#### WORK TASK
Whatever precedes the line containing "культуру и насладиться" is not copied; that line and every line after it through the final one below are copied exactly, except pictures.

Entries taken from a collection
--------------------------------

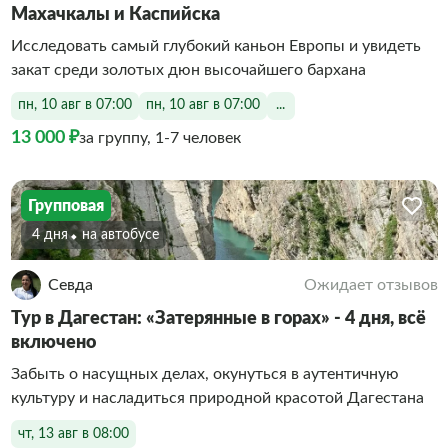
Махачкалы и Каспийска
Исследовать самый глубокий каньон Европы и увидеть
закат среди золотых дюн высочайшего бархана
пн, 10 авг в 07:00
пн, 10 авг в 07:00
...
13 000 ₽
за группу, 1-7 человек
Групповая
4 дня
На автобусе
Севда
Ожидает отзывов
Тур в Дагестан: «Затерянные в горах» - 4 дня, всё
включено
Забыть о насущных делах, окунуться в аутентичную
культуру и насладиться природной красотой Дагестана
чт, 13 авг в 08:00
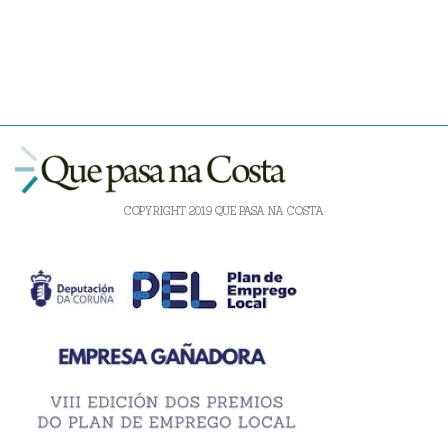
COPYRIGHT 2019 QUE PASA NA COSTA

--------------------------------

#### WRITTEN SOLUTION
культуру и насладиться природной красотой Дагестана
чт, 13 авг в 08:00
COPYRIGHT 2019 QUE PASA NA COSTA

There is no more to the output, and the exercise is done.